(Page-level text extractions)
^^^^^^^^
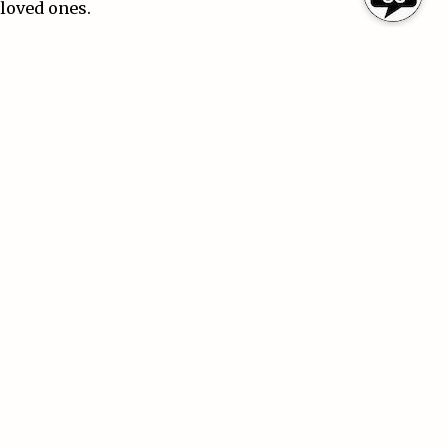
loved ones.
Reviewing Your Coverage Regularly
Insurance needs can change over time. Buying a home,
starting a business, getting married, or purchasing
new vehicles are all reasons to review your policies.
Regular policy reviews can help ensure you have the
right coverage and limits for your current situation.
Final Thoughts
Insurance
is more than just a monthly payment — it is
a safety net that helps protect your future. While no
policy can prevent accidents or unexpected events, the
right coverage can make recovery much easier
financially and emotionally.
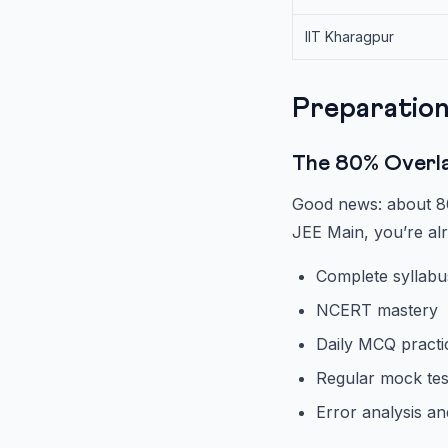
IIT Kharagpur
Preparation
The 80% Overl
Good news: about 80
JEE Main, you’re a
Complete syllabu
NCERT mastery
Daily MCQ practic
Regular mock tes
Error analysis an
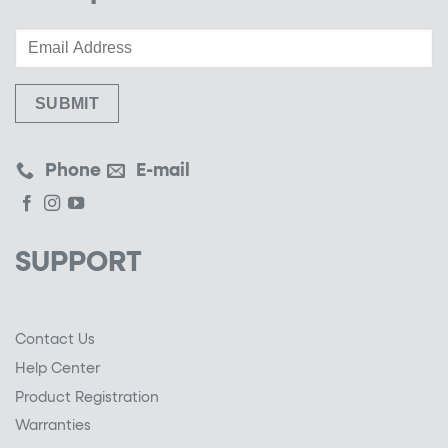
Phone
E-mail
SUPPORT
Contact Us
Help Center
Product Registration
Warranties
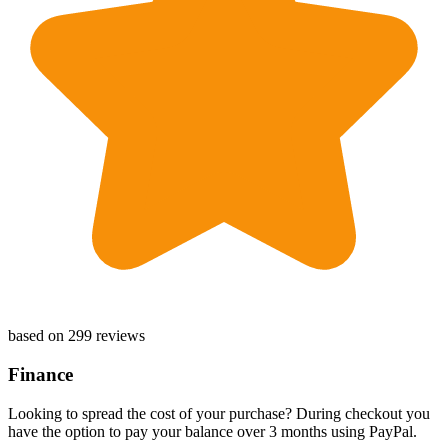
based on 299 reviews
Finance
Looking to spread the cost of your purchase? During checkout you
have the option to pay your balance over 3 months using PayPal.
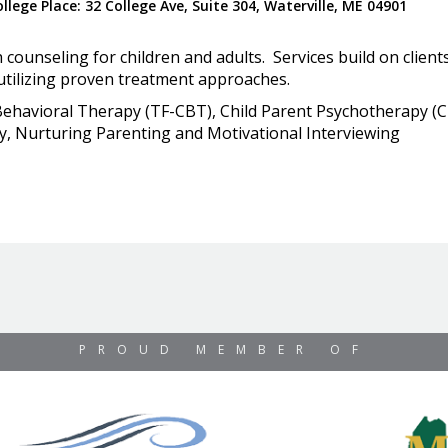
lege Place: 32 College Ave, Suite 304, Waterville, ME 04901
counseling for children and adults. Services build on clien
utilizing proven treatment approaches.
 Behavioral Therapy (TF-CBT), Child Parent Psychotherapy (CP
, Nurturing Parenting and Motivational Interviewing
PROUD MEMBER OF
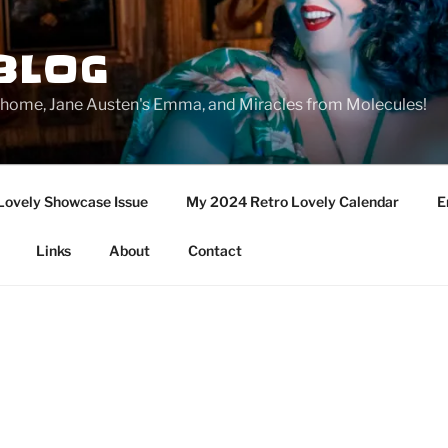
BLOG
ge home, Jane Austen's Emma, and Miracles from Molecules!
Lovely Showcase Issue
My 2024 Retro Lovely Calendar
E
Links
About
Contact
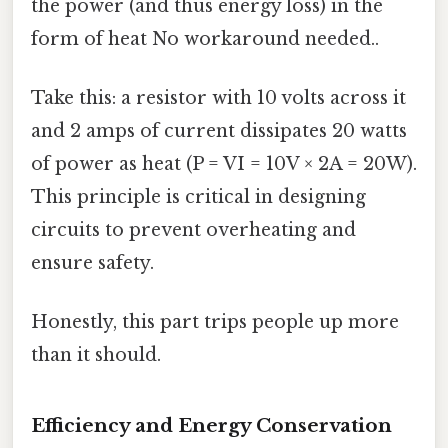
the power (and thus energy loss) in the
form of heat No workaround needed..
Take this: a resistor with 10 volts across it
and 2 amps of current dissipates 20 watts
of power as heat (P = VI = 10V × 2A = 20W).
This principle is critical in designing
circuits to prevent overheating and
ensure safety.
Honestly, this part trips people up more
than it should.
Efficiency and Energy Conservation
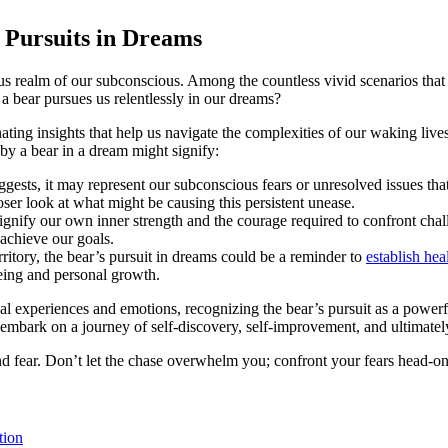
 ⁢Pursuits in Dreams
s realm of our subconscious. ⁤Among the countless vivid scenarios ⁣that pl
 bear pursues us relentlessly in our dreams?
g insights that help us ⁤navigate the​ complexities of our waking⁤ lives.
​by a bear in a dream might ⁤signify:
uggests, it may represent our⁤ subconscious fears ‌or ​unresolved ​issues 
ser⁢ look at what might be causing this⁤ persistent⁢ unease.
signify our own inner strength and the ​courage required to confront cha
achieve our goals.
territory, the bear’s pursuit in dreams could be a reminder to
establish he
being and personal growth.
l ⁣experiences and emotions, recognizing the ⁤bear’s pursuit as a⁤ power
embark on a‍ journey of self-discovery, self-improvement, and ultimately
 and fear. Don’t let the chase overwhelm you; confront⁢ your⁢ fears ‌head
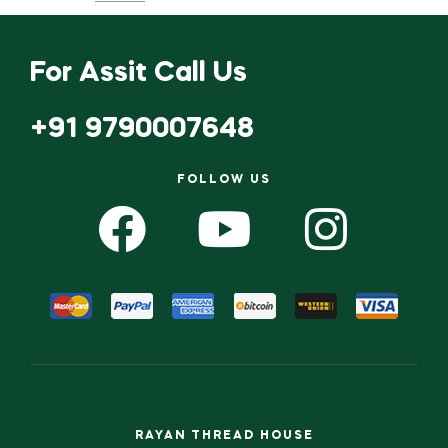
ADD TO CART
ADD TO CART
For Assit Call Us
+91 9790007648
FOLLOW US
RAYAN THREAD HOUSE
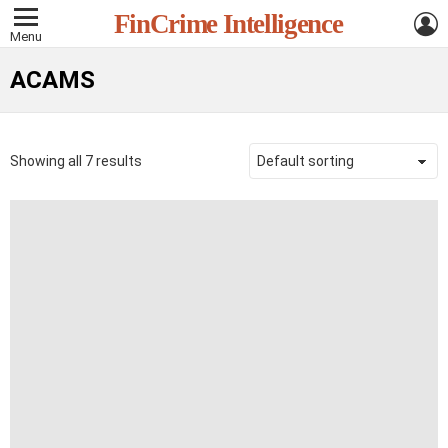
L
FinCrime Intelligence
Menu
ACAMS
Showing all 7 results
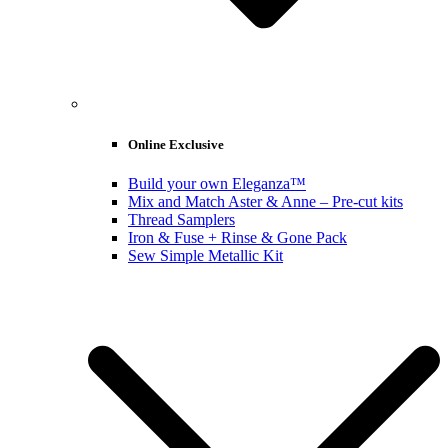
Online Exclusive
Build your own Eleganza™
Mix and Match Aster & Anne – Pre-cut kits
Thread Samplers
Iron & Fuse + Rinse & Gone Pack
Sew Simple Metallic Kit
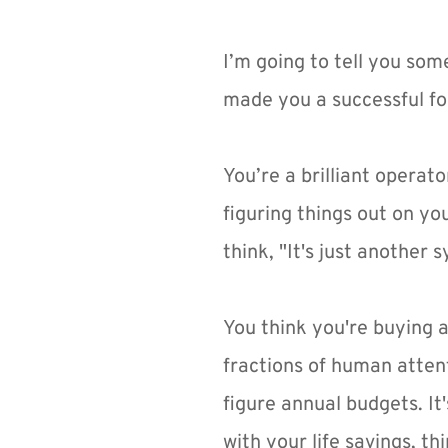
I’m going to tell you som
made you a successful fou
You’re a brilliant operato
figuring things out on y
think, "It's just another 
You think you're buying a
fractions of human atten
figure annual budgets. It'
with your life savings, t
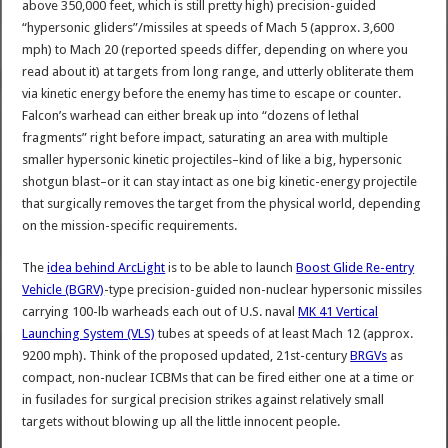
above 350,000 feet, which is still pretty high) precision-guided
“hypersonic gliders”/missiles at speeds of Mach 5 (approx. 3,600
mph) to Mach 20 (reported speeds differ, depending on where you
read about it) at targets from long range, and utterly obliterate them
via kinetic energy before the enemy has time to escape or counter.
Falcon’s warhead can either break up into “dozens of lethal
fragments” right before impact, saturating an area with multiple
smaller hypersonic kinetic projectiles–kind of like a big, hypersonic
shotgun blast–or it can stay intact as one big kinetic-energy projectile
that surgically removes the target from the physical world, depending
on the mission-specific requirements.
The
idea behind ArcLight
is to be able to launch
Boost Glide Re-entry
Vehicle (BGRV)
-type precision-guided non-nuclear hypersonic missiles
carrying 100-lb warheads each out of U.S. naval
MK 41 Vertical
Launching System (VLS)
tubes at speeds of at least Mach 12 (approx.
9200 mph). Think of the proposed updated, 21st-century
BRGVs
as
compact, non-nuclear ICBMs that can be fired either one at a time or
in fusilades for surgical precision strikes against relatively small
targets without blowing up all the little innocent people.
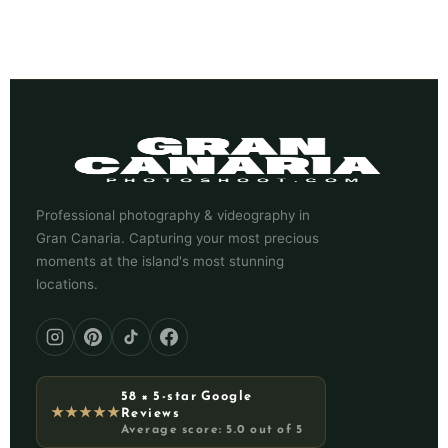
Professional photography & videography in
Gran Canaria. Capturing your most precious
moments at the island's most stunning
locations.
58 × 5-star Google
★★★★★
Reviews
Average score: 5.0 out of 5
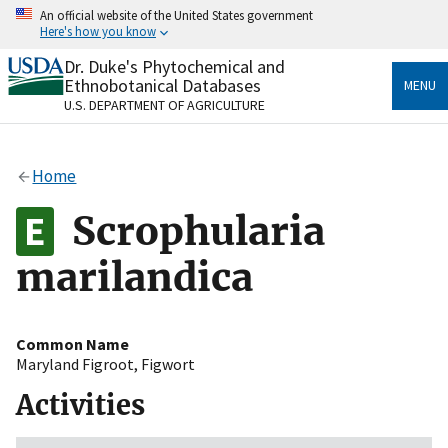
Skip
An official website of the United States government
to
Here's how you know
main
content
Dr. Duke's Phytochemical and
Official websites use .gov
Ethnobotanical Databases
MENU
A
.gov
website belongs to an official government
U.S. DEPARTMENT OF AGRICULTURE
organization in the United States.
Secure .gov websites use HTTPS
Home
A
lock
(
) or
https://
means you’ve safely connected
to the .gov website. Share sensitive information only
Scrophularia
on official, secure websites.
marilandica
Common Name
Maryland Figroot
,
Figwort
Activities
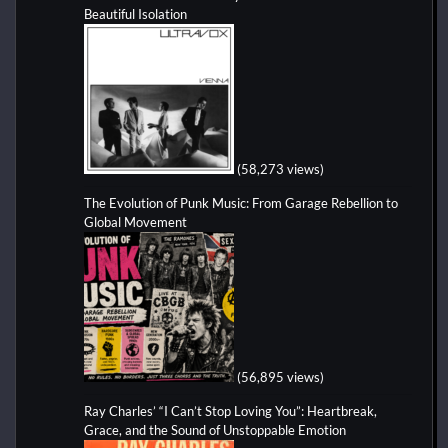
Beautiful Isolation
(58,273 views)
The Evolution of Punk Music: From Garage Rebellion to
Global Movement
(56,895 views)
Ray Charles’ “I Can’t Stop Loving You”: Heartbreak,
Grace, and the Sound of Unstoppable Emotion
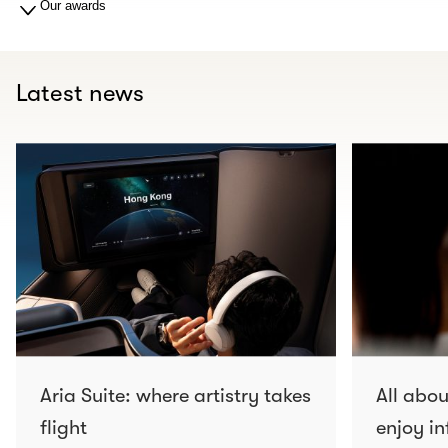
Our awards
Latest news
Aria Suite: where artistry takes
All abo
flight
enjoy in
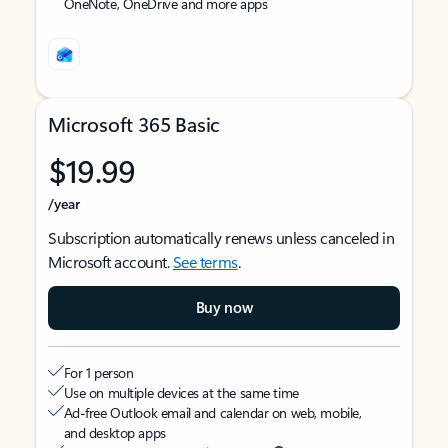
OneNote, OneDrive and more apps
Microsoft 365 Basic
$19.99
/year
Subscription automatically renews unless canceled in
Microsoft account.
See terms
.
Buy now
For 1 person
Use on multiple devices at the same time
Ad-free Outlook email and calendar on web, mobile,
and desktop apps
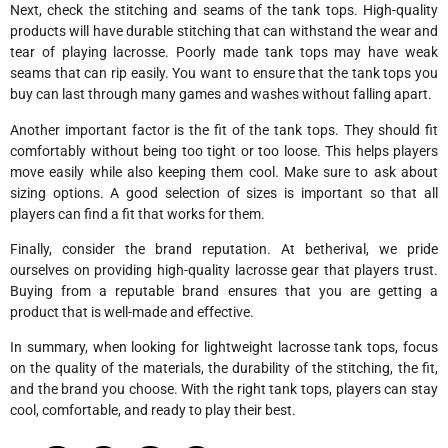
Next, check the stitching and seams of the tank tops. High-quality
products will have durable stitching that can withstand the wear and
tear of playing lacrosse. Poorly made tank tops may have weak
seams that can rip easily. You want to ensure that the tank tops you
buy can last through many games and washes without falling apart.
Another important factor is the fit of the tank tops. They should fit
comfortably without being too tight or too loose. This helps players
move easily while also keeping them cool. Make sure to ask about
sizing options. A good selection of sizes is important so that all
players can find a fit that works for them.
Finally, consider the brand reputation. At betherival, we pride
ourselves on providing high-quality lacrosse gear that players trust.
Buying from a reputable brand ensures that you are getting a
product that is well-made and effective.
In summary, when looking for lightweight lacrosse tank tops, focus
on the quality of the materials, the durability of the stitching, the fit,
and the brand you choose. With the right tank tops, players can stay
cool, comfortable, and ready to play their best.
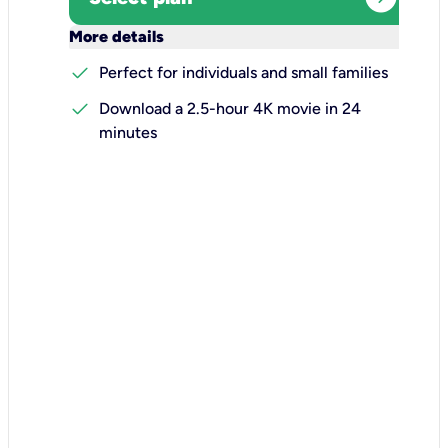
keyboard_arrow_down
More details
check
Perfect for individuals and small families
check
Download a 2.5-hour 4K movie in 24
minutes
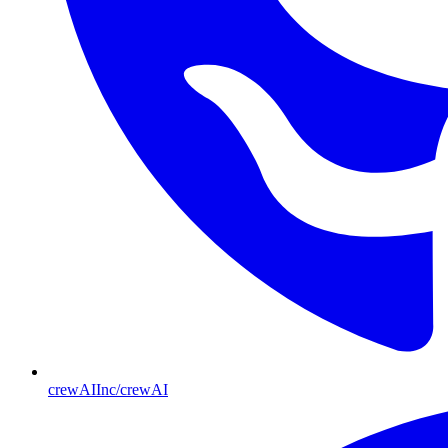
crewAIInc/crewAI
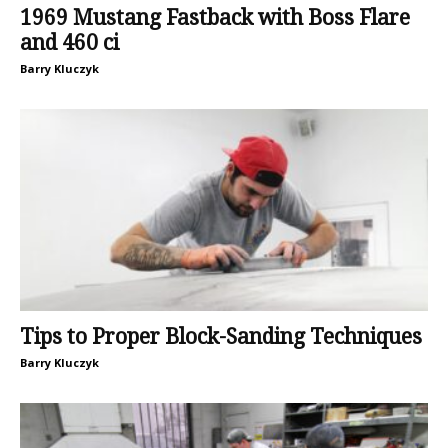
1969 Mustang Fastback with Boss Flare
and 460 ci
Barry Kluczyk
Tips to Proper Block-Sanding Techniques
Barry Kluczyk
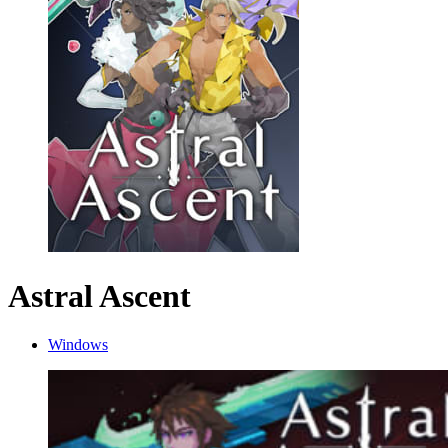
Astral Ascent
Windows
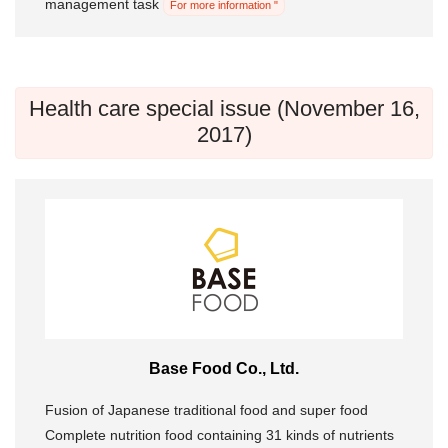
management task
For more information "
Health care special issue (November 16,
2017)
Base Food Co., Ltd.
Fusion of Japanese traditional food and super food
Complete nutrition food containing 31 kinds of nutrients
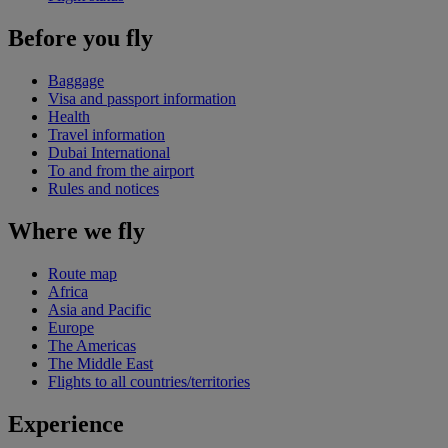
Before you fly
Baggage
Visa and passport information
Health
Travel information
Dubai International
To and from the airport
Rules and notices
Where we fly
Route map
Africa
Asia and Pacific
Europe
The Americas
The Middle East
Flights to all countries/territories
Experience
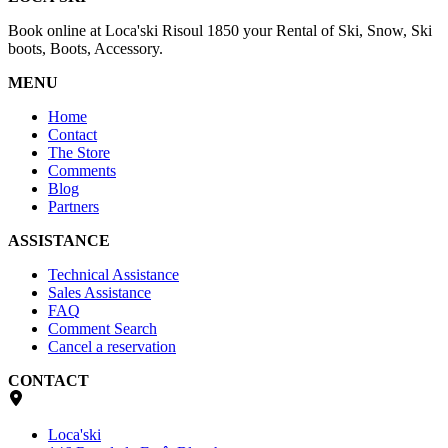
Book online at Loca'ski Risoul 1850 your Rental of Ski, Snow, Ski
boots, Boots, Accessory.
MENU
Home
Contact
The Store
Comments
Blog
Partners
ASSISTANCE
Technical Assistance
Sales Assistance
FAQ
Comment Search
Cancel a reservation
CONTACT
Loca'ski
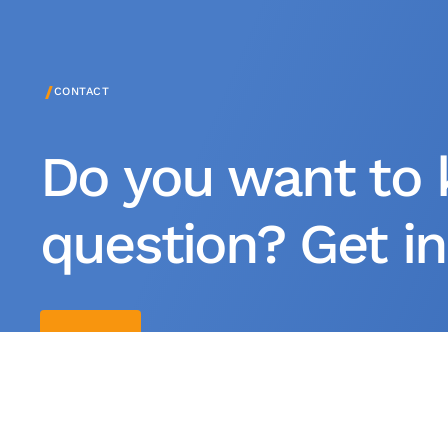
/
CONTACT
Do you want to 
question? Get in
Contact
^^^^^^^^
Exercise goal:
From the first line to the last, write out the data exactly, dropping any pictures.

Written response:
loved ones.
Reviewing Your Coverage Regularly
Insurance needs can change over time. Buying a home,
starting a business, getting married, or purchasing
new vehicles are all reasons to review your policies.
Regular policy reviews can help ensure you have the
right coverage and limits for your current situation.
Final Thoughts
Insurance
is more than just a monthly payment — it is
a safety net that helps protect your future. While no
policy can prevent accidents or unexpected events, the
right coverage can make recovery much easier
financially and emotionally.
IIT Kharagpur
Preparation
The 80% Overl
Good news: about 80
JEE Main, you’re a
Complete syllabu
NCERT mastery
Daily MCQ practic
Regular mock tes
Error analysis an
Phone
E-mail
SUPPORT
Contact Us
Help Center
Product Registration
Warranties
based on 299 reviews
Finance
Looking to spread the cost of your purchase? During checkout you
have the option to pay your balance over 3 months using PayPal.
lege Place: 32 College Ave, Suite 304, Waterville, ME 04901
counseling for children and adults. Services build on clien
utilizing proven treatment approaches.
 Behavioral Therapy (TF-CBT), Child Parent Psychotherapy (CP
, Nurturing Parenting and Motivational Interviewing
PROUD MEMBER OF
BLOG
ge home, Jane Austen's Emma, and Miracles from Molecules!
Lovely Showcase Issue
My 2024 Retro Lovely Calendar
E
Links
About
Contact
the power (and thus energy loss) in the
form of heat No workaround needed..
Take this: a resistor with 10 volts across it
and 2 amps of current dissipates 20 watts
of power as heat (P = VI = 10V × 2A = 20W).
This principle is critical in designing
circuits to prevent overheating and
ensure safety.
Honestly, this part trips people up more
than it should.
Efficiency and Energy Conservation
 ⁢Pursuits in Dreams
s realm of our subconscious. ⁤Among the countless vivid scenarios ⁣that pl
 bear pursues us relentlessly in our dreams?
g insights that help us ⁤navigate the​ complexities of our waking⁤ lives.
​by a bear in a dream might ⁤signify:
uggests, it may represent our⁤ subconscious fears ‌or ​unresolved ​issues 
ser⁢ look at what might be causing this⁤ persistent⁢ unease.
signify our own inner strength and the ​courage required to confront cha
achieve our goals.
territory, the bear’s pursuit in dreams could be a reminder to
establish he
being and personal growth.
l ⁣experiences and emotions, recognizing the ⁤bear’s pursuit as a⁤ power
embark on a‍ journey of self-discovery, self-improvement, and ultimately
 and fear. Don’t let the chase overwhelm you; confront⁢ your⁢ fears ‌head
ADD TO CART
ADD TO CART
For Assit Call Us
+91 9790007648
FOLLOW US
RAYAN THREAD HOUSE
L
FinCrime Intelligence
Menu
ACAMS
Showing all 7 results
Online Exclusive
Build your own Eleganza™
Mix and Match Aster & Anne – Pre-cut kits
Thread Samplers
Iron & Fuse + Rinse & Gone Pack
Sew Simple Metallic Kit
I’m going to tell you som
made you a successful fou
You’re a brilliant operato
figuring things out on y
think, "It's just another 
You think you're buying a
fractions of human atten
figure annual budgets. It'
with your life savings, t
above 350,000 feet, which is still pretty high) precision-guided
“hypersonic gliders”/missiles at speeds of Mach 5 (approx. 3,600
mph) to Mach 20 (reported speeds differ, depending on where you
read about it) at targets from long range, and utterly obliterate them
via kinetic energy before the enemy has time to escape or counter.
Falcon’s warhead can either break up into “dozens of lethal
fragments” right before impact, saturating an area with multiple
smaller hypersonic kinetic projectiles–kind of like a big, hypersonic
shotgun blast–or it can stay intact as one big kinetic-energy projectile
that surgically removes the target from the physical world, depending
on the mission-specific requirements.
The
idea behind ArcLight
is to be able to launch
Boost Glide Re-entry
Vehicle (BGRV)
-type precision-guided non-nuclear hypersonic missiles
carrying 100-lb warheads each out of U.S. naval
MK 41 Vertical
Launching System (VLS)
tubes at speeds of at least Mach 12 (approx.
9200 mph). Think of the proposed updated, 21st-century
BRGVs
as
compact, non-nuclear ICBMs that can be fired either one at a time or
in fusilades for surgical precision strikes against relatively small
targets without blowing up all the little innocent people.
Professional photography & videography in
Gran Canaria. Capturing your most precious
moments at the island's most stunning
locations.
58 × 5-star Google
★★★★★
Reviews
Average score: 5.0 out of 5
Skip
An official website of the United States government
to
Here's how you know
main
content
Dr. Duke's Phytochemical and
Official websites use .gov
Ethnobotanical Databases
MENU
A
.gov
website belongs to an official government
U.S. DEPARTMENT OF AGRICULTURE
organization in the United States.
Secure .gov websites use HTTPS
Home
A
lock
(
) or
https://
means you’ve safely connected
to the .gov website. Share sensitive information only
Scrophularia
on official, secure websites.
marilandica
Common Name
Maryland Figroot
,
Figwort
Activities
Beautiful Isolation
(58,273 views)
The Evolution of Punk Music: From Garage Rebellion to
Global Movement
(56,895 views)
Ray Charles’ “I Can’t Stop Loving You”: Heartbreak,
Grace, and the Sound of Unstoppable Emotion
Our awards
Latest news
Aria Suite: where artistry takes
All abo
flight
enjoy in
OneNote, OneDrive and more apps
Microsoft 365 Basic
$19.99
/year
Subscription automatically renews unless canceled in
Microsoft account.
See terms
.
Buy now
For 1 person
Use on multiple devices at the same time
Ad-free Outlook email and calendar on web, mobile,
and desktop apps
Next, check the stitching and seams of the tank tops. High-quality
products will have durable stitching that can withstand the wear and
tear of playing lacrosse. Poorly made tank tops may have weak
seams that can rip easily. You want to ensure that the tank tops you
buy can last through many games and washes without falling apart.
Another important factor is the fit of the tank tops. They should fit
comfortably without being too tight or too loose. This helps players
move easily while also keeping them cool. Make sure to ask about
sizing options. A good selection of sizes is important so that all
players can find a fit that works for them.
Finally, consider the brand reputation. At betherival, we pride
ourselves on providing high-quality lacrosse gear that players trust.
Buying from a reputable brand ensures that you are getting a
product that is well-made and effective.
In summary, when looking for lightweight lacrosse tank tops, focus
on the quality of the materials, the durability of the stitching, the fit,
and the brand you choose. With the right tank tops, players can stay
cool, comfortable, and ready to play their best.
keyboard_arrow_down
More details
check
Perfect for individuals and small families
check
Download a 2.5-hour 4K movie in 24
minutes
crewAIInc/crewAI
1969 Mustang Fastback with Boss Flare
and 460 ci
Barry Kluczyk
Tips to Proper Block-Sanding Techniques
Barry Kluczyk
Astral Ascent
Windows
management task
For more information "
Health care special issue (November 16,
2017)
Base Food Co., Ltd.
Fusion of Japanese traditional food and super food
Complete nutrition food containing 31 kinds of nutrients
Before you fly
Baggage
Visa and passport information
Health
Travel information
Dubai International
To and from the airport
Rules and notices
Where we fly
Route map
Africa
Asia and Pacific
Europe
The Americas
The Middle East
Flights to all countries/territories
Experience
Book online at Loca'ski Risoul 1850 your Rental of Ski, Snow, Ski
boots, Boots, Accessory.
MENU
Home
Contact
The Store
Comments
Blog
Partners
ASSISTANCE
Technical Assistance
Sales Assistance
FAQ
Comment Search
Cancel a reservation
CONTACT
Loca'ski
/
CONTACT
Do you want to 
question? Get in
Contact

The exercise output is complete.